Microloans are useful fundraising options for businesses as they involve shorter payment periods and medium to low-interest rates. 

10. Bootstrapping 

This option does not require giving up ownership or independence in any form, as businesses can secure resources by mortgaging their assets. It is cheap, and business owners can concentrate on the business entirely. They have the freedom and flexibility to develop their business in ways they consider appropriate. However, the risk of failure is very high, and there might be cash flow problems. 

11. Incubator Programs

Incubator programs are created by financial leaders or business investors to give businesses access to the resources required for growth. They help them through more than just finance. They provide mentorship, facilitate network establishment, and impart important entrepreneurship-related training. 

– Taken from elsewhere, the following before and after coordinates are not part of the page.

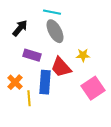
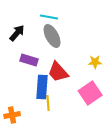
yellow star: (83, 55) -> (95, 62), moved
orange cross: (15, 82) -> (12, 115), moved, turned 35
yellow line: (29, 98) -> (48, 103), moved

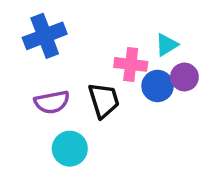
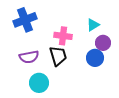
pink cross: (131, 64) -> (63, 36), moved
blue circle: (158, 86) -> (95, 58), moved

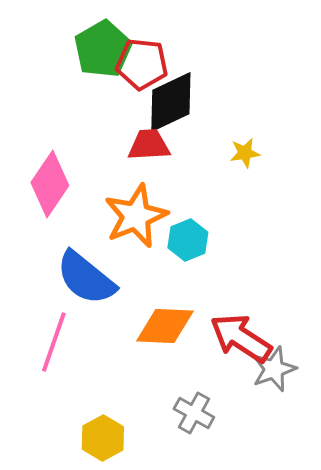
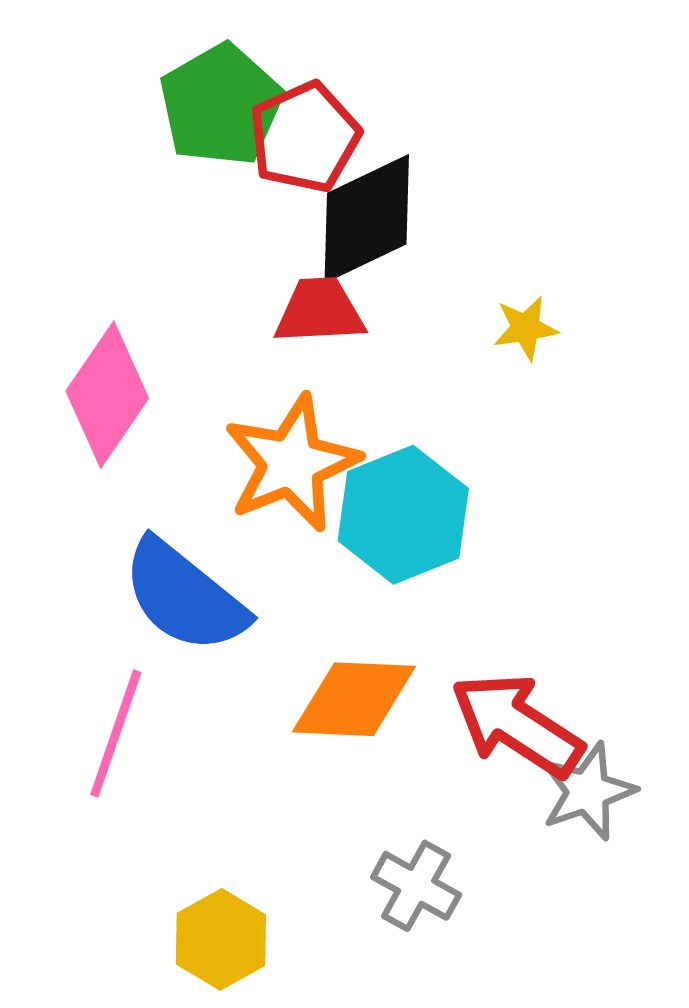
red pentagon: (142, 64) -> (305, 137), turned -30
cyan hexagon: (188, 240) -> (403, 515), size x1.5

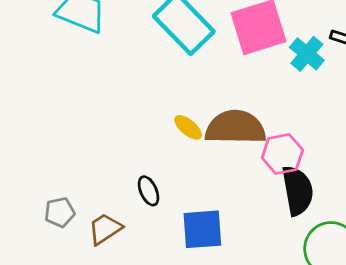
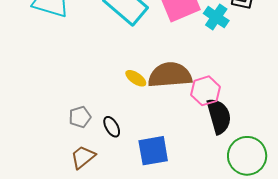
gray pentagon: (60, 212) -> (80, 117), moved

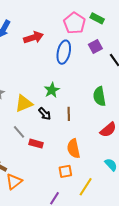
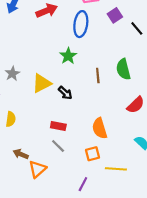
green star: (52, 90) -> (68, 56), moved
brown line: (69, 114) -> (98, 76), moved
gray line: (19, 132) -> (58, 146), moved
yellow line: (86, 187) -> (116, 169), turned 66

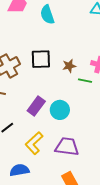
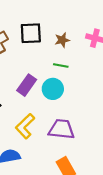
green line: (85, 81) -> (61, 65), moved

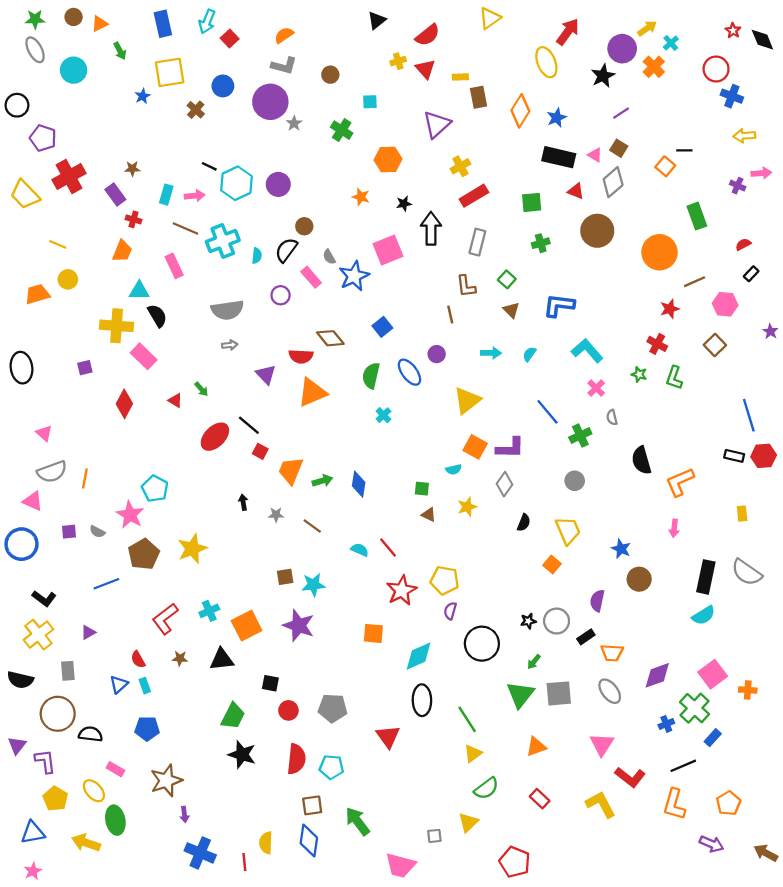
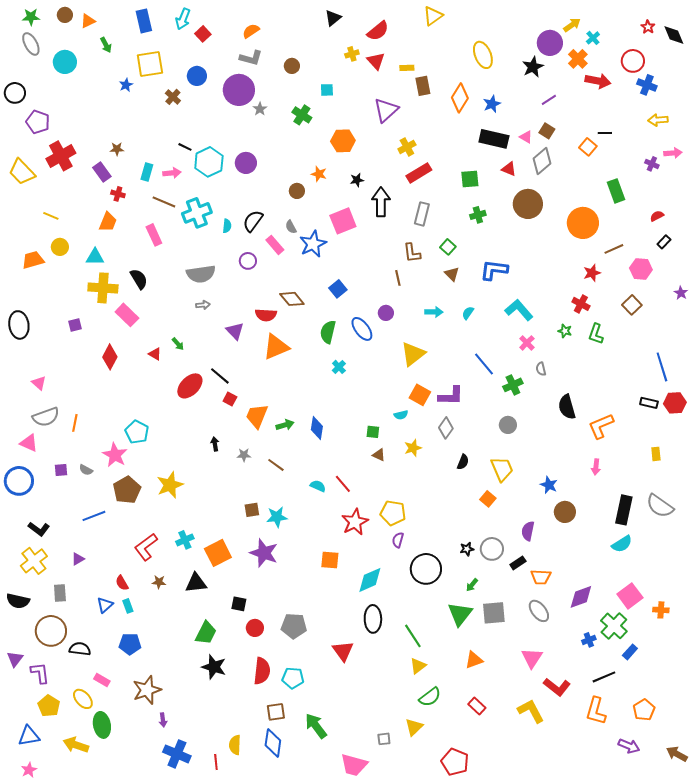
red arrow: (568, 32) -> (598, 81), moved, turned 65
brown circle: (304, 226) -> (297, 191), moved
cyan triangle: (139, 291) -> (95, 257), moved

12. Friends And Family Loans

Friends and family have a personal interest in the success of their close ones’ business. Therefore, they will be willing to invest. However, this can get tricky. Hence, the advantages and disadvantages must be thoroughly considered before accepting such loans and using them. 

Conclusion

Most entrepreneurs require funds to convert their ideas into a good business model. Business loans offered by banks are the most common choice for small businesses with a good credit record and collateral. The ways of raising funds mentioned above can be adopted by small businesses to support daily operations and meet other business needs. They can choose loans offered by banks to meet short-term or long-term needs. Every method of raising finance has its advantages and disadvantages. Hence, businesses must study, investigate, and analyze each method and choose the option that suits them best.